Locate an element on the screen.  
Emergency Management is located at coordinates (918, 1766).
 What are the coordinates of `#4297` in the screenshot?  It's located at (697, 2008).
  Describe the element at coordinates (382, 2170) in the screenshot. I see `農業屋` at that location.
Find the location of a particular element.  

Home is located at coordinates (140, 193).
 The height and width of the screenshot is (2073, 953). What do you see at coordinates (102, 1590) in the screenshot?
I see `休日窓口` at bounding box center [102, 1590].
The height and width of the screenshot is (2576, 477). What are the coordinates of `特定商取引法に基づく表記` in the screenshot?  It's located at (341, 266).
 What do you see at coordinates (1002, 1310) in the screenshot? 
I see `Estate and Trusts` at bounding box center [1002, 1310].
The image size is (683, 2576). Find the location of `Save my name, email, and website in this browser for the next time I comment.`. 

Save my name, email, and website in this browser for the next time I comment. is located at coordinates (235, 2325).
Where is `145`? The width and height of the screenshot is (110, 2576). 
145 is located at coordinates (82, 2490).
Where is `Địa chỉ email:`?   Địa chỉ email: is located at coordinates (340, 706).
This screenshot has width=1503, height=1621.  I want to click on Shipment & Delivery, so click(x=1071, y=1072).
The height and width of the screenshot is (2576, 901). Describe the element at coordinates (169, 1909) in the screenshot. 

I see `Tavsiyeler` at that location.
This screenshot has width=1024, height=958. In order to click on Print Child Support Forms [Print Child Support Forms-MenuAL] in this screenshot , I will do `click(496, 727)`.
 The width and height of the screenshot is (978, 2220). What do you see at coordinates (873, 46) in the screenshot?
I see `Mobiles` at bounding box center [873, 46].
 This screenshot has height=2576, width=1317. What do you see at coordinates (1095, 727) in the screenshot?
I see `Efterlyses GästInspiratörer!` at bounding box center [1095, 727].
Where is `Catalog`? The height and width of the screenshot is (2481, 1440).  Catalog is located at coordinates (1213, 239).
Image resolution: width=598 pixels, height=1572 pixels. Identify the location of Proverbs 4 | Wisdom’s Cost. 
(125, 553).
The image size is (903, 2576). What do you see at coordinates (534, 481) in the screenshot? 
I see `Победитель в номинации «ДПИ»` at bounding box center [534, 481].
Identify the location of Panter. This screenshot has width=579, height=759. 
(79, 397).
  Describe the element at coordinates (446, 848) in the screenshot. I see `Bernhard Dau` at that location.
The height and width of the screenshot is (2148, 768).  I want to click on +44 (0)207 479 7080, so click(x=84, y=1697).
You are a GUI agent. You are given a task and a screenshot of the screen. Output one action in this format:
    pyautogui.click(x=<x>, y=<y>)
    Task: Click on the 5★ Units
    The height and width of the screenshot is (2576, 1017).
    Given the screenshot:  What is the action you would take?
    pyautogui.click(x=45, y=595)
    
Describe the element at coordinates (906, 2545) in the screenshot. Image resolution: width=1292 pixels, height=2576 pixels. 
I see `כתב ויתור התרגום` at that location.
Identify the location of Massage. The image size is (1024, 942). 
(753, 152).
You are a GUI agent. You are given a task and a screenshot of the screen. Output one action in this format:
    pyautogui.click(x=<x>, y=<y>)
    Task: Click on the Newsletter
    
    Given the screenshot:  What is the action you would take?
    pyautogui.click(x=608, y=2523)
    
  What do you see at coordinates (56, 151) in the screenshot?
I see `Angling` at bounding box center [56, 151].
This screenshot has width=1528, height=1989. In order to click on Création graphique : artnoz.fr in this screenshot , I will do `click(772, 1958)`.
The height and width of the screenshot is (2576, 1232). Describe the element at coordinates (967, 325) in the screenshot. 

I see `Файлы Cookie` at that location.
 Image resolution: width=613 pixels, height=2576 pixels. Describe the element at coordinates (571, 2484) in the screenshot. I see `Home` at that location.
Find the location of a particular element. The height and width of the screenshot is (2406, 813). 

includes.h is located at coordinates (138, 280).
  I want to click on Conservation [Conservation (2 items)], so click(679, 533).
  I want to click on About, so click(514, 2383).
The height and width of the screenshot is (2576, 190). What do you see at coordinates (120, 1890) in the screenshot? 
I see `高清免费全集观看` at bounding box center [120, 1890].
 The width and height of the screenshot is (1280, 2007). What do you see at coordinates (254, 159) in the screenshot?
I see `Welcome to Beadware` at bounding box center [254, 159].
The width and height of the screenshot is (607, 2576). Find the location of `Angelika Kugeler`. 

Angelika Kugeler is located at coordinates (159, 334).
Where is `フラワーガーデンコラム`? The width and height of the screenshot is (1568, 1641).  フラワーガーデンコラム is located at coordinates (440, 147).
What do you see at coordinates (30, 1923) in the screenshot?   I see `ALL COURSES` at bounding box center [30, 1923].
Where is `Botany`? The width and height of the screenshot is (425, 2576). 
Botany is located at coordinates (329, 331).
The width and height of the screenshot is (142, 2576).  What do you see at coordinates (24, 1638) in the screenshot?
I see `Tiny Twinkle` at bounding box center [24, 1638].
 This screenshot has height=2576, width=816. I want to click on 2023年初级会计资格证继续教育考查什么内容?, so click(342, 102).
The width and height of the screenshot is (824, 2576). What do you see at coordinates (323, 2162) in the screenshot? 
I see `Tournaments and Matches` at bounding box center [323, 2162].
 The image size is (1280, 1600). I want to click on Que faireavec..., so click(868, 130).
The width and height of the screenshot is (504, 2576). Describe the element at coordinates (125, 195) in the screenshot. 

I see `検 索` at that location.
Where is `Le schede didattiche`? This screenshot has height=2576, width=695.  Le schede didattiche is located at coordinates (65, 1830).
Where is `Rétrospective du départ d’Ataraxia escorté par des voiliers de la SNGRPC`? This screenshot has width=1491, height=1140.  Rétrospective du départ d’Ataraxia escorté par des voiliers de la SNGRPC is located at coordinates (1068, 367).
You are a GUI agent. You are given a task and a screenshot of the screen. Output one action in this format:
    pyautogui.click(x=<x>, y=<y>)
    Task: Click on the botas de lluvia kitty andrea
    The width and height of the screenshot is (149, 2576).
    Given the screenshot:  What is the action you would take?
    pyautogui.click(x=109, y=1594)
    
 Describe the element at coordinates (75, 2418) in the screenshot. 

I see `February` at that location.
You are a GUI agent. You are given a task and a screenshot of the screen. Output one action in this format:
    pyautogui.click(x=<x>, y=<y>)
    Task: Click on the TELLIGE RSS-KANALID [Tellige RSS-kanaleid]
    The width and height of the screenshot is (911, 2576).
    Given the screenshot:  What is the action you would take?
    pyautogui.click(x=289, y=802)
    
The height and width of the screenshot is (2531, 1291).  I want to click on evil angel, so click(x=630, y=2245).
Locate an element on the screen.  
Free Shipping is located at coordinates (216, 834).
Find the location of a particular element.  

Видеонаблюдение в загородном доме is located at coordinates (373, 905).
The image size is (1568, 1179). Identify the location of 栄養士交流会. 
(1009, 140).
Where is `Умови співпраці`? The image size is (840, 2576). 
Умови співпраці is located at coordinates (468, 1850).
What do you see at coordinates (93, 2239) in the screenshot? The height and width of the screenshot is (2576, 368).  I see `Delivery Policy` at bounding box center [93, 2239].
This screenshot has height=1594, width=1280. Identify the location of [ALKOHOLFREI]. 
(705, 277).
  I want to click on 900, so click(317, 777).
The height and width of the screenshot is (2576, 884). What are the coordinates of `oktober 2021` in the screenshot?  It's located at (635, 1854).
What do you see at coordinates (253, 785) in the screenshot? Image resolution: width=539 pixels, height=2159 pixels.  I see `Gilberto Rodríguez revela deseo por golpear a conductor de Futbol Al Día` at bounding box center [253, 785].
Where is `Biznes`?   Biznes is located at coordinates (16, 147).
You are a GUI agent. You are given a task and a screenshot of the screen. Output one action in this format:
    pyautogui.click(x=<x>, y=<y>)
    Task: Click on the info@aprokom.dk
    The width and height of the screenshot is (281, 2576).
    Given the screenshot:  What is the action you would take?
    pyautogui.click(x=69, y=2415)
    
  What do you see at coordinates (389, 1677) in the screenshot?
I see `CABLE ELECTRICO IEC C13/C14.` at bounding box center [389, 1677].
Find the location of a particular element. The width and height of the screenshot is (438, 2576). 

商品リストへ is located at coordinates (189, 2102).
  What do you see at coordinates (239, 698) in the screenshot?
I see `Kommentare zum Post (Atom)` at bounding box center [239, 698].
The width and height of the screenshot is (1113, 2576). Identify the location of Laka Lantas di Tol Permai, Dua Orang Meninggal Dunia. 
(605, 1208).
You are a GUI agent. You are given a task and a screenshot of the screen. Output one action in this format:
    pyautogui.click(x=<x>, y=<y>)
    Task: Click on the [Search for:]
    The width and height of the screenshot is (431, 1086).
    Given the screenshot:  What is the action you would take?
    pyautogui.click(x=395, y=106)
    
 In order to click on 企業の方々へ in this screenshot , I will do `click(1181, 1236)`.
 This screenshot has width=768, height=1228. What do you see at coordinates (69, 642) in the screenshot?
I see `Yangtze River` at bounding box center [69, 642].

+===+

• **EXERCISE BRIEF**
Retype exactly, please, only the lines of the entries that run from the one containing "Find the location of a particular element. The width" to the last.

• **TASK ANSWER**
Find the location of a particular element. The width and height of the screenshot is (438, 2576). 

商品リストへ is located at coordinates (189, 2102).
  What do you see at coordinates (239, 698) in the screenshot?
I see `Kommentare zum Post (Atom)` at bounding box center [239, 698].
The width and height of the screenshot is (1113, 2576). Identify the location of Laka Lantas di Tol Permai, Dua Orang Meninggal Dunia. 
(605, 1208).
You are a GUI agent. You are given a task and a screenshot of the screen. Output one action in this format:
    pyautogui.click(x=<x>, y=<y>)
    Task: Click on the [Search for:]
    The width and height of the screenshot is (431, 1086).
    Given the screenshot:  What is the action you would take?
    pyautogui.click(x=395, y=106)
    
 In order to click on 企業の方々へ in this screenshot , I will do `click(1181, 1236)`.
 This screenshot has width=768, height=1228. What do you see at coordinates (69, 642) in the screenshot?
I see `Yangtze River` at bounding box center [69, 642].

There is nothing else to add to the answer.